By tradition, all Nobel Prizes are awarded to laureates on December 10, the day of the death of the founder of the award, inventor of dynamite Alfred Nobel. However, due to the coronavirus pandemic, as in 2020, only peace prize laureates were able to receive their medals and diplomas personally on this day – the Nobel Prizes in medicine / physiology, physics, chemistry, literature and economics were awarded a few days earlier at the homeland of the awardees. Due to antique restrictions, the event in the Norwegian capital’s town hall was held in an abbreviated format – only about 200 guests were invited to it, the evening gala banquet was canceled.

All the 2021 Nobel laureates will be honored on the evening of December 10 at another ceremony in Stockholm, which will be held in the presence of the Swedish royal family.

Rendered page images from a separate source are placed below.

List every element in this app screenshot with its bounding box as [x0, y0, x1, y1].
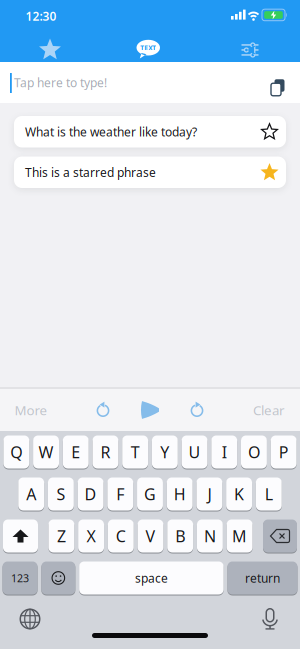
button[interactable]: N	[197, 519, 223, 553]
button[interactable]: space	[79, 561, 224, 595]
staticText: F	[116, 483, 124, 505]
staticText: O	[248, 441, 260, 463]
staticText: What is the weather like today?	[25, 124, 197, 140]
staticText: 123	[11, 571, 29, 585]
staticText: space	[135, 570, 168, 586]
staticText: return	[245, 570, 280, 586]
button[interactable]: This is a starred phrase	[14, 156, 286, 188]
button[interactable]: return	[228, 561, 298, 595]
button[interactable]: H	[167, 477, 193, 511]
button[interactable]: 123	[3, 561, 38, 595]
staticText: G	[144, 483, 156, 505]
button[interactable]: Dictate	[248, 599, 292, 639]
button[interactable]: F	[107, 477, 133, 511]
button[interactable]: What is the weather like today?	[14, 116, 286, 148]
button[interactable]: S	[48, 477, 74, 511]
button[interactable]: Shift	[3, 519, 38, 553]
button[interactable]: Text entry field	[0, 62, 252, 103]
staticText: X	[87, 525, 96, 547]
button[interactable]: W	[33, 435, 59, 469]
staticText: Y	[160, 441, 169, 463]
button[interactable]: R	[92, 435, 118, 469]
staticText: TEXT	[140, 43, 156, 52]
button[interactable]: D	[78, 477, 104, 511]
button[interactable]: Starred phrases	[0, 24, 100, 62]
button[interactable]: Z	[48, 519, 74, 553]
staticText: Z	[57, 525, 66, 547]
button[interactable]: A	[18, 477, 44, 511]
button[interactable]: V	[138, 519, 163, 553]
staticText: H	[174, 483, 186, 505]
staticText: Tap here to type!	[14, 74, 107, 90]
button[interactable]: B	[167, 519, 193, 553]
button[interactable]: I	[211, 435, 237, 469]
button[interactable]: J	[196, 477, 222, 511]
staticText: 12:30	[26, 8, 56, 24]
button[interactable]: X	[78, 519, 104, 553]
staticText: This is a starred phrase	[25, 164, 156, 180]
staticText: W	[39, 441, 54, 463]
button[interactable]: E	[63, 435, 89, 469]
staticText: P	[279, 441, 289, 463]
button[interactable]: Redo	[177, 388, 217, 432]
button[interactable]: O	[241, 435, 267, 469]
button[interactable]: U	[182, 435, 208, 469]
staticText: C	[116, 525, 126, 547]
staticText: E	[71, 441, 80, 463]
staticText: U	[188, 441, 200, 463]
button[interactable]: P	[271, 435, 297, 469]
button[interactable]: K	[226, 477, 252, 511]
button[interactable]: L	[256, 477, 282, 511]
button[interactable]: M	[227, 519, 252, 553]
staticText: K	[234, 483, 244, 505]
staticText: L	[265, 483, 273, 505]
button[interactable]: Emoji	[41, 561, 75, 595]
button[interactable]: Y	[152, 435, 178, 469]
staticText: V	[146, 525, 156, 547]
staticText: A	[26, 483, 36, 505]
staticText: I	[222, 441, 227, 463]
button[interactable]: Undo	[83, 388, 123, 432]
staticText: Q	[10, 441, 22, 463]
staticText: B	[175, 525, 185, 547]
staticText: D	[85, 483, 97, 505]
button[interactable]: Next keyboard	[8, 599, 52, 639]
button[interactable]: Clear	[241, 388, 297, 432]
staticText: More	[14, 401, 48, 419]
button[interactable]: Settings	[200, 24, 300, 62]
button[interactable]: G	[137, 477, 163, 511]
button[interactable]: Speak	[128, 388, 172, 432]
staticText: R	[100, 441, 110, 463]
button[interactable]: Paste	[253, 64, 293, 104]
button[interactable]: T	[122, 435, 148, 469]
staticText: T	[131, 441, 140, 463]
button[interactable]: Delete	[263, 519, 297, 553]
staticText: N	[204, 525, 216, 547]
button[interactable]: C	[108, 519, 134, 553]
button[interactable]: Q	[3, 435, 29, 469]
button[interactable]: Text	[100, 24, 200, 62]
button[interactable]: More	[3, 388, 59, 432]
staticText: S	[56, 483, 65, 505]
staticText: M	[232, 525, 247, 547]
staticText: J	[207, 483, 211, 505]
staticText: Clear	[253, 401, 285, 419]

Award for Efforts to Protect Freedom of Expression

Novaya Gazeta editor-in-chief Dmitry Muratov became the first Russian citizen to be awarded the Nobel Peace Prize. Previously, its laureates were citizens of the USSR – human rights activist Andrei Sakharov (1975) and President of the USSR Mikhail Gorbachev (1990). Academician Yevgeny Chazov (1985) received another award on behalf of the Doctors of the World for the Prevention of Nuclear War organization he founded.

Muratov shared the award with Philippine journalist Maria Ressa. The Nobel Committee’s rationale stated that the prize was awarded to them for “efforts to protect freedom of expression, which is a prerequisite for democracy and lasting peace.”

The report stressed that Muratov did not abandon the independent policy of Novaya Gazeta, despite repeated threats against the newspaper’s employees and the murder of several journalists.